__Work to complete__.
Leaving out each picture, transcribe the lines of the listing below exactly from the first through the line that contains "en. Sie erläutert".

__Extracted material__.
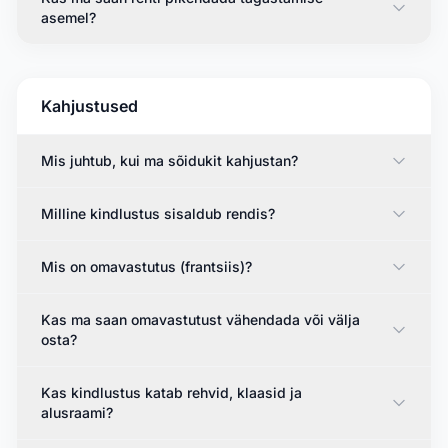
asemel?
Kahjustused
Mis juhtub, kui ma sõidukit kahjustan?
Milline kindlustus sisaldub rendis?
Mis on omavastutus (frantsiis)?
Kas ma saan omavastutust vähendada või välja
osta?
Kas kindlustus katab rehvid, klaasid ja
alusraami?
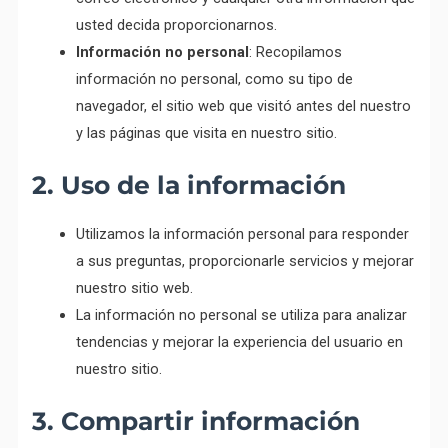
usted decida proporcionarnos.
Información no personal
: Recopilamos
información no personal, como su tipo de
navegador, el sitio web que visitó antes del nuestro
y las páginas que visita en nuestro sitio.
2. Uso de la información
Utilizamos la información personal para responder
a sus preguntas, proporcionarle servicios y mejorar
nuestro sitio web.
La información no personal se utiliza para analizar
tendencias y mejorar la experiencia del usuario en
nuestro sitio.
3. Compartir información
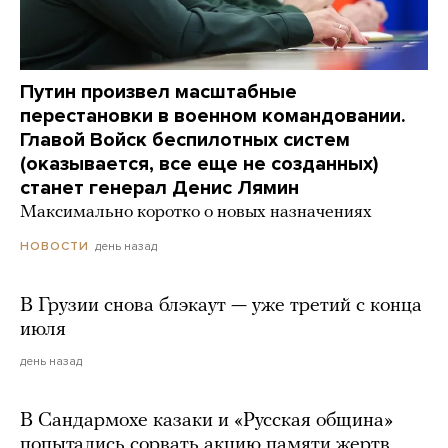
Путин произвел масштабные
перестановки в военном командовании.
Главой Войск беспилотных систем
(оказывается, все еще не созданных)
станет генерал Денис Лямин
Максимально коротко о новых назначениях
день назад
НОВОСТИ
В Грузии снова блэкаут — уже третий с конца
июля
день назад
В Сандармохе казаки и «Русская община»
попытались сорвать акцию памяти жертв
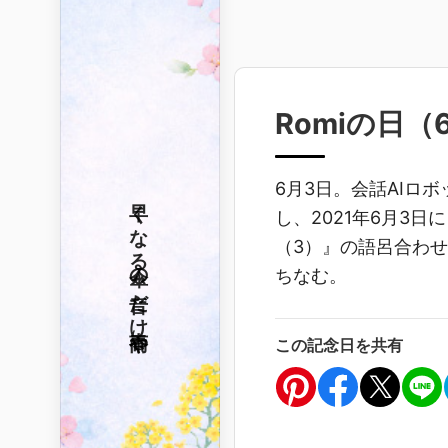
Romiの日（
6月3日。会話AIロボ
早くなる
し、2021年6月3
（3）』の語呂合わせ
傘の音だけ
ちなむ。
春雨や
この記念日を共有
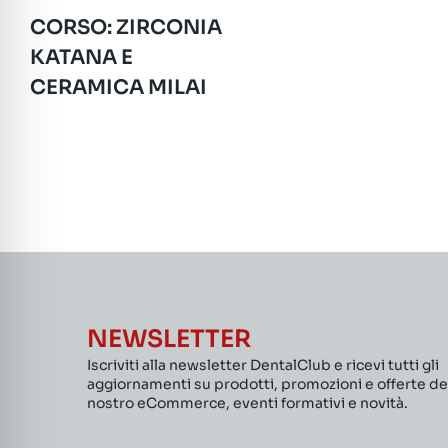
CORSO: ZIRCONIA
KATANA E
CERAMICA MILAI
NEWSLETTER
Iscriviti alla newsletter DentalClub e ricevi tutti gli
aggiornamenti su prodotti, promozioni e offerte de
nostro eCommerce, eventi formativi e novità.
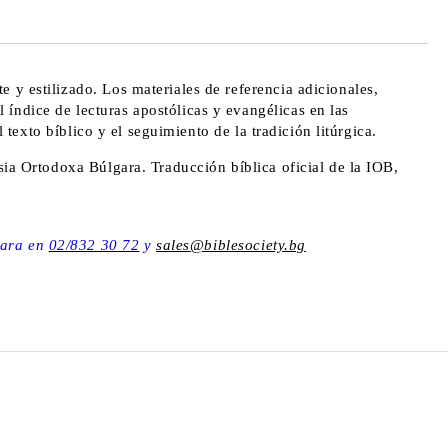
 order
 y estilizado. Los materiales de referencia adicionales,
índice de lecturas apostólicas y evangélicas en las
l texto bíblico y el seguimiento de la tradición litúrgica.
esia Ortodoxa Búlgara. Traducción bíblica oficial de la IOB,
gara en
02/832 30 72
y
sales@biblesociety.bg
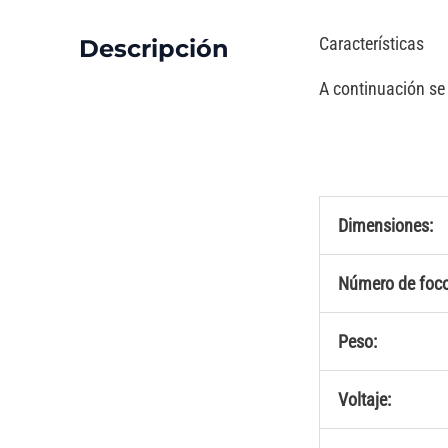
Características
Descripción
A continuación se 
Dimensiones:
Número de foco
Peso:
Voltaje:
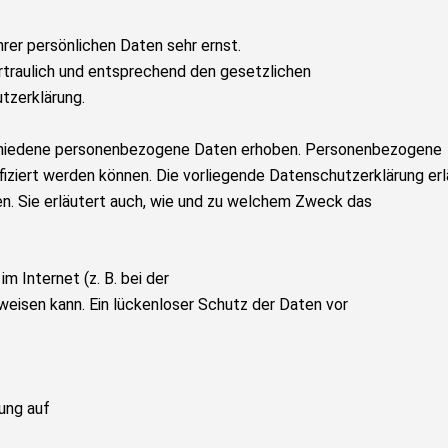
rer persönlichen Daten sehr ernst.
traulich und entsprechend den gesetzlichen
tzerklärung.
chiedene personenbezogene Daten erhoben. Personenbezogene
fiziert werden können. Die vorliegende Datenschutzerklärung erl
en. Sie erläutert auch, wie und zu welchem Zweck das
m Internet (z. B. bei der
weisen kann. Ein lückenloser Schutz der Daten vor
tung auf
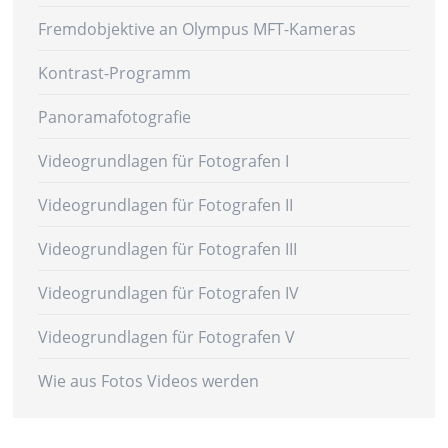
Fremdobjektive an Olympus MFT-Kameras
Kontrast-Programm
Panoramafotografie
Videogrundlagen für Fotografen I
Videogrundlagen für Fotografen II
Videogrundlagen für Fotografen III
Videogrundlagen für Fotografen IV
Videogrundlagen für Fotografen V
Wie aus Fotos Videos werden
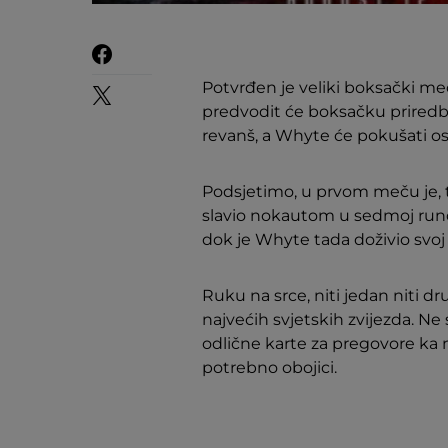
Potvrđen je veliki boksački me
predvodit će boksačku prired
revanš, a Whyte će pokušati osv
Podsjetimo, u prvom meču je, t
slavio nokautom u sedmoj rundi.
dok je Whyte tada doživio svoj p
Ruku na srce, niti jedan niti dr
najvećih svjetskih zvijezda. N
odlične karte za pregovore ka 
potrebno obojici.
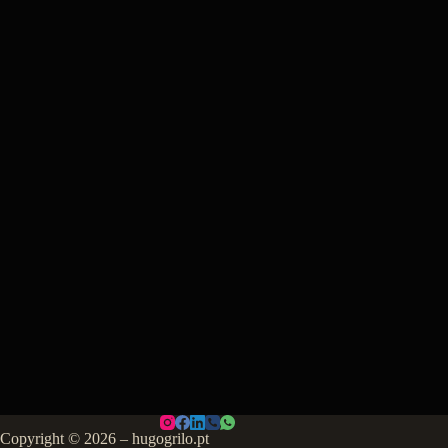
Copyright © 2026 – hugogrilo.pt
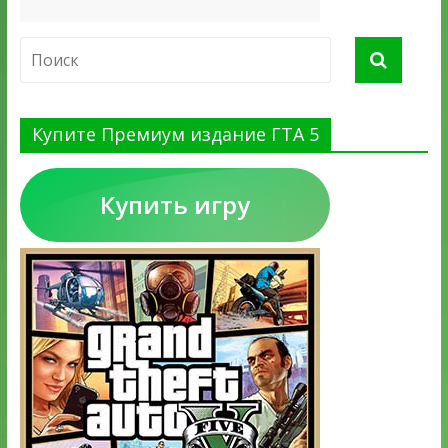
Купите Премиум издание ГТА 5
Купить игру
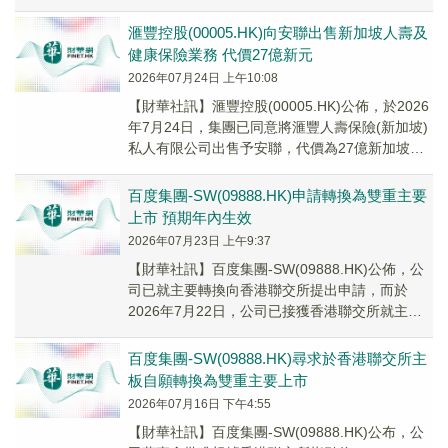
賣協議。根據該協議，賣方已...
滙豐控股(00005.HK)向安聯出售新加坡人壽及
健康保險業務 代價27億新元
2026年07月24日 上午10:08
【財華社訊】滙豐控股(00005.HK)公佈，於2026
年7月24日，集團已同意將滙豐人壽保險(新加坡)
私人有限公司出售予安聯，代價為27億新加坡元
(21億美元)，待監管機構批准...
百度集團-SW(09888.HK)申請轉換為雙重主要
上市 預期年內生效
2026年07月23日 上午9:37
【財華社訊】百度集團-SW(09888.HK)公佈，公
司已就主要轉換向香港聯交所提出申請，而於
2026年7月22日，公司已接獲香港聯交所就主要
轉換申請的收悉確認。生效日期預期將於...
百度集團-SW(09888.HK)尋求於香港聯交所主
板自願轉換為雙重主要上市
2026年07月16日 下午4:55
【財華社訊】百度集團-SW(09888.HK)公布，公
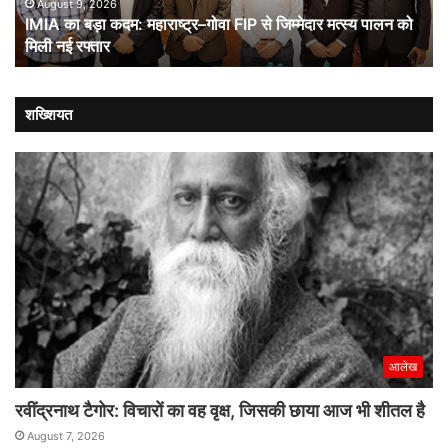
से
August 9, 2026
IMIA का बड़ा कदम: महाराष्ट्र–गोवा FIP से जिम्मेदार मत्स्य पालन को
जिम्मेदार
मिली नई रफ्तार
मत्स्य
पालन
को
मिली
शख्शियत
नई
रफ्तार
आलेख
रवींद्रनाथ टैगोर: विचारों का वह वृक्ष, जिसकी छाया आज भी शीतल है
August 7, 2026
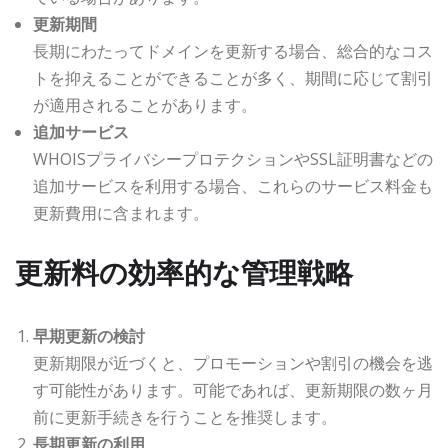
更新期間
長期にわたってドメインを更新する場合、総合的なコス
トを抑えることができることが多く、期間に応じて割引
が適用されることがあります。
追加サービス
WHOISプライバシープロテクションやSSL証明書などの
追加サービスを利用する場合、これらのサービス料金も
更新費用に含まれます。
更新料の効率的な管理戦略
早期更新の検討
更新期限が近づくと、プロモーションや割引の機会を逃
す可能性があります。可能であれば、更新期限の数ヶ月
前に更新手続きを行うことを推奨します。
長期更新の利用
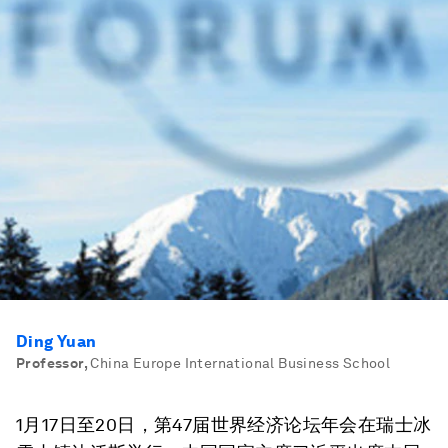
Ding Yuan
Professor
,
China Europe International Business School
1月17日至20日，第47届世界经济论坛年会在瑞士冰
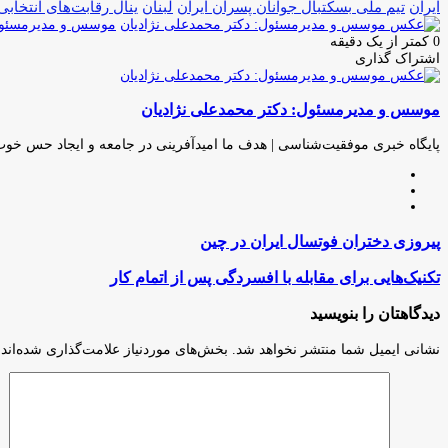
ایران
تیم ملی بسکتبال جوانان پسران ایران
لبنان
ینال رقابت‌های انتخابی کا
موسس و مدیرمسئول:
0
کمتر از یک دقیقه
اشتراک گذاری
چاپ
فیس
توئیتر
واتس
تلگرام
لینکدین
اشتراک
(X)
آپ
بوک
گذاری
موسس و مدیرمسئول: دکتر محمدعلی نژادیان
از
طریق
ایمیل
پایگاه خبری موفقیت‌شناسی | هدف ما امیدآفرینی در جامعه و ایجاد حس خو
وبسایت
لینکدین
اینستاگرام
پیروزی
پیروزی دختران فوتسال ایران در چین
دختران
فوتسال
تکنیک‌هایی
تکنیک‌هایی برای مقابله با افسردگی پس از اتمام کار
ایران
برای
در
مقابله
دیدگاهتان را بنویسید
چین
با
افسردگی
نشانی ایمیل شما منتشر نخواهد شد.
بخش‌های موردنیاز علامت‌گذاری شده‌اند
پس
از
اتمام
کار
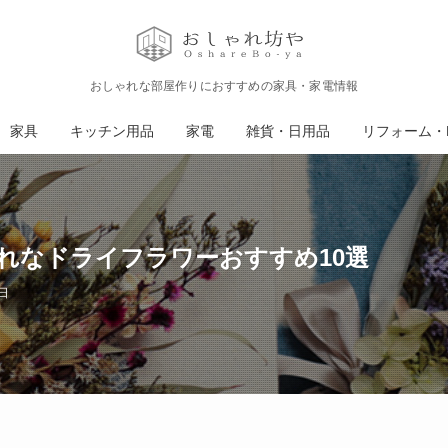
おしゃれな部屋作りにおすすめの家具・家電情報
家具
キッチン用品
家電
雑貨・日用品
リフォーム・D
れなドライフラワーおすすめ10選
日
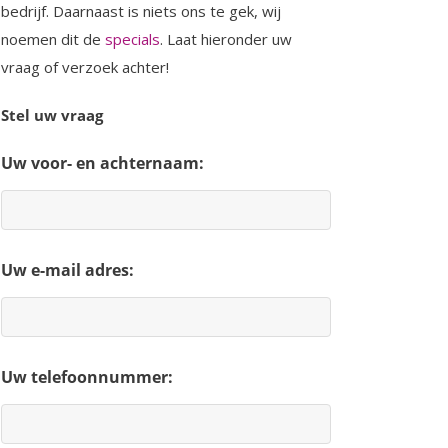
bedrijf. Daarnaast is niets ons te gek, wij
noemen dit de
specials
. Laat hieronder uw
vraag of verzoek achter!
Stel uw vraag
Uw voor- en achternaam:
Uw e-mail adres:
Uw telefoonnummer:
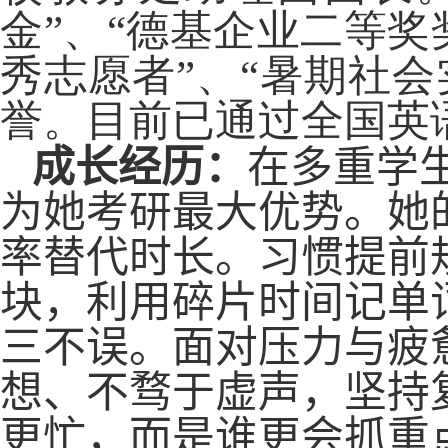
金”、“德基企业二等奖
秀志愿者”、“暑期社会
誉。目前已通过全国英
成长经历：
在多重学
为她考研最大优势。她
率替代时长。习惯提前
块，利用碎片时间记单
三不误。面对压力与疲
想、不骛于虚声，坚持
更忙，而是谁更会抓重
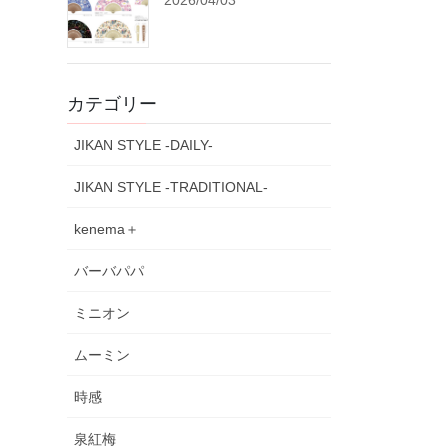
2026/04/03
カテゴリー
JIKAN STYLE -DAILY-
JIKAN STYLE -TRADITIONAL-
kenema＋
バーバパパ
ミニオン
ムーミン
時感
泉紅梅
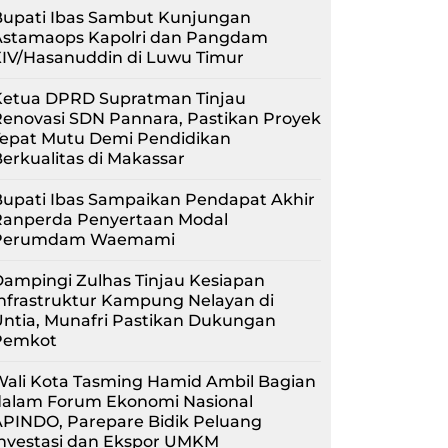
Bupati Ibas Sambut Kunjungan
Astamaops Kapolri dan Pangdam
XIV/Hasanuddin di Luwu Timur
Ketua DPRD Supratman Tinjau
enovasi SDN Pannara, Pastikan Proyek
Tepat Mutu Demi Pendidikan
erkualitas di Makassar
upati Ibas Sampaikan Pendapat Akhir
Ranperda Penyertaan Modal
Perumdam Waemami
ampingi Zulhas Tinjau Kesiapan
nfrastruktur Kampung Nelayan di
ntia, Munafri Pastikan Dukungan
Pemkot
Wali Kota Tasming Hamid Ambil Bagian
dalam Forum Ekonomi Nasional
APINDO, Parepare Bidik Peluang
Investasi dan Ekspor UMKM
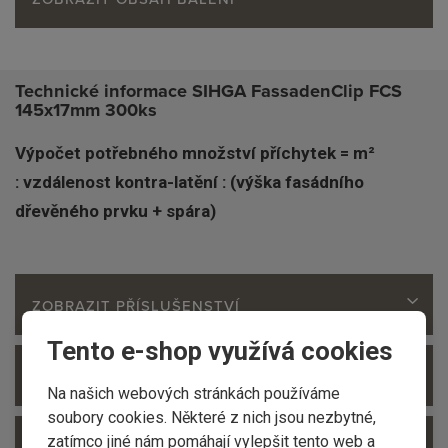
Technické informace SIHGA FassadenClip FCS
145x17mm 300ks
Výpočet potřebného množství příchytek = m²
: vzdálenost kontra-latění : (výška fasádního
dřevěného prvku + spára)
ZOBRAZIT PŘÍSLUŠENSTVÍ
Tento e-shop využívá cookies
ZOBRAZIT SOUVISEJÍCÍ PRODUKTY
Na našich webových stránkách používáme
soubory cookies. Některé z nich jsou nezbytné,
zatímco jiné nám pomáhají vylepšit tento web a
ZOBRAZIT ALTERNATIVNÍ PRODUKTY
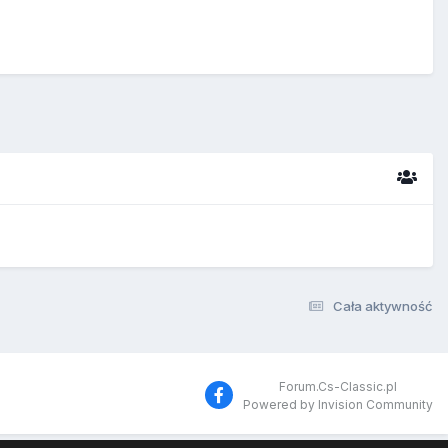
Cała aktywność
Forum.Cs-Classic.pl
Powered by Invision Community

__Your response__.
asemel?
Kahjustused
Mis juhtub, kui ma sõidukit kahjustan?
Milline kindlustus sisaldub rendis?
Mis on omavastutus (frantsiis)?
Kas ma saan omavastutust vähendada või välja
osta?
Kas kindlustus katab rehvid, klaasid ja
alusraami?
usted decida proporcionarnos.
Información no personal
: Recopilamos
información no personal, como su tipo de
navegador, el sitio web que visitó antes del nuestro
y las páginas que visita en nuestro sitio.
2. Uso de la información
Utilizamos la información personal para responder
a sus preguntas, proporcionarle servicios y mejorar
nuestro sitio web.
La información no personal se utiliza para analizar
tendencias y mejorar la experiencia del usuario en
nuestro sitio.
3. Compartir información
Путин произвел масштабные
перестановки в военном командовании.
Главой Войск беспилотных систем
(оказывается, все еще не созданных)
станет генерал Денис Лямин
Максимально коротко о новых назначениях
день назад
НОВОСТИ
В Грузии снова блэкаут — уже третий с конца
июля
день назад
В Сандармохе казаки и «Русская община»
попытались сорвать акцию памяти жертв
Romiの日（
6月3日。会話AIロボ
早くなる
し、2021年6月3
（3）』の語呂合わせ
傘の音だけ
ちなむ。
春雨や
この記念日を共有
CORSO: ZIRCONIA
KATANA E
CERAMICA MILAI
NEWSLETTER
Iscriviti alla newsletter DentalClub e ricevi tutti gli
aggiornamenti su prodotti, promozioni e offerte de
nostro eCommerce, eventi formativi e novità.
 order
 y estilizado. Los materiales de referencia adicionales,
índice de lecturas apostólicas y evangélicas en las
l texto bíblico y el seguimiento de la tradición litúrgica.
esia Ortodoxa Búlgara. Traducción bíblica oficial de la IOB,
gara en
02/832 30 72
y
sales@biblesociety.bg
Características
Descripción
A continuación se 
Dimensiones:
Número de foco
Peso:
Voltaje:
rer persönlichen Daten sehr ernst.
traulich und entsprechend den gesetzlichen
tzerklärung.
chiedene personenbezogene Daten erhoben. Personenbezogene
fiziert werden können. Die vorliegende Datenschutzerklärung erl
en. Sie erläutert auch, wie und zu welchem Zweck das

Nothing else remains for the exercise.